Tre ginecologi, un anestesista e un neonatologo indagati per omicidio colposo
Ancora una volta le cartelle cliniche dell'ospedale San Giovanni di Dio di Crotone finiscono in Procura, per un'indagine aperta a carico di 5 medici del nosocomio crotonese. La Procura della Repubblica presso il Tribunale di Crotone ha infatti iscritto nel registro degli indagati 5 medici con l'accusa di omicidio colposo in relazione al parto della 27enne Caterina Forciniti che ha dato alla luce un bimbo già morto con un parto cesareo eseguito nella notte tra lunedì e martedì scorsi. I medici iscritti nel registro degli indagati, e già sentiti dagli inquirenti, sono : i ginecologi di reparto Vincenzo Crea di 54 anni, Vittorio Iozzi di anni 60, Domenico Galea di anni 53, Giovanni Cosco anestesista di 31 anni e Luigi Mesuraca neonatologo di 50 anni.

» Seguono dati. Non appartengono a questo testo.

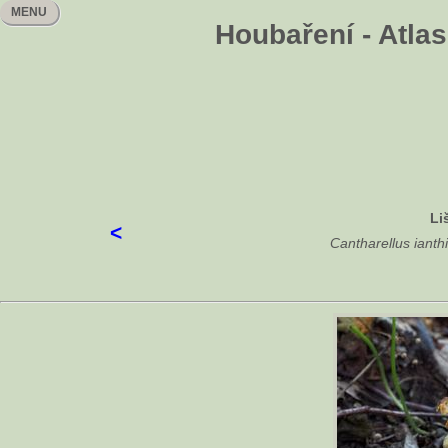
MENU
Houbaření - Atlas
Li
<
Cantharellus iant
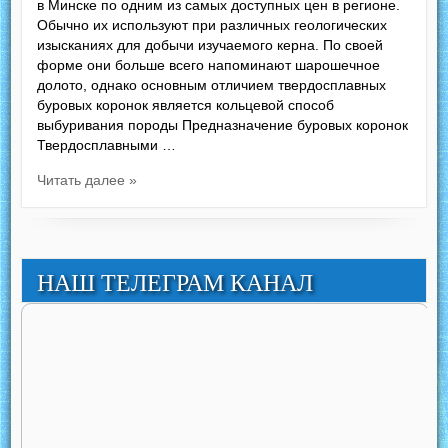
в Минске по одним из самых доступных цен в регионе.
Обычно их используют при различных геологических
изысканиях для добычи изучаемого керна. По своей
форме они больше всего напоминают шарошечное
долото, однако основным отличием твердосплавных
буровых коронок является кольцевой способ
выбуривания породы Предназначение буровых коронок
Твердосплавными …
Читать далее »
НАШ ТЕЛЕГРАМ КАНАЛ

La stessa Procura ha disposto l'autopsia sul corpo del bimbo, che sarà eseguita venerdì prossimo dal medico legale Giulio Di Mizio del Policlinico universitario di Catanzaro. Qualche giorno prima Caterina Forciniti, 27 enne di Strongoli al nono mese di gravidanza si era recata presso l'ospedale civile di Crotone per i relativi controlli pre parto. Dal tracciato eseguito nel reparto di ginecologia si evidenziava un rallentamento del battito cardiaco del bambino, ma la ragazza sarebbe stata rimandata a casa senza nessuna particolare attenzione. La cosa si sarebbe ripetuta per una seconda volta, e per una seconda volta la ragazza di Strongoli sarebbe stata invitata a tornare tranquilla a casa. Nella notte tra il 13 ed il 14 febbraio scorsi, la donna arriva presso l'ospedale crotonese con forti dolori addominali, dall'ennesimo tracciato eseguito nel reparto di ginecologia non si coglie più il battito del bimbo. A quel punto, quando il dramma era nell'aria, i medici di turno del nosocomio crotonese hanno eseguito il parto cesareo, che ha confermato il bimbo morto con il cordone ombelicale girato per 3 volte intorno al collo. I familiari di Caterina Forciniti ritengono che ci sia stata troppa leggerezza da parte di medici e dei sanitari. E che forse un immediato intervento già al primo tracciato un po anomalo, avrebbe potuto salvare la vita del piccolo. Dietro regolare denuncia sporta dai familiari della donna, la Procura di Crotone ha iscritto nel registro degli indagati i 5 medici che nei vari momenti della vicenda hanno avuto in cura Caterina Forciniti ed il suo bimbo.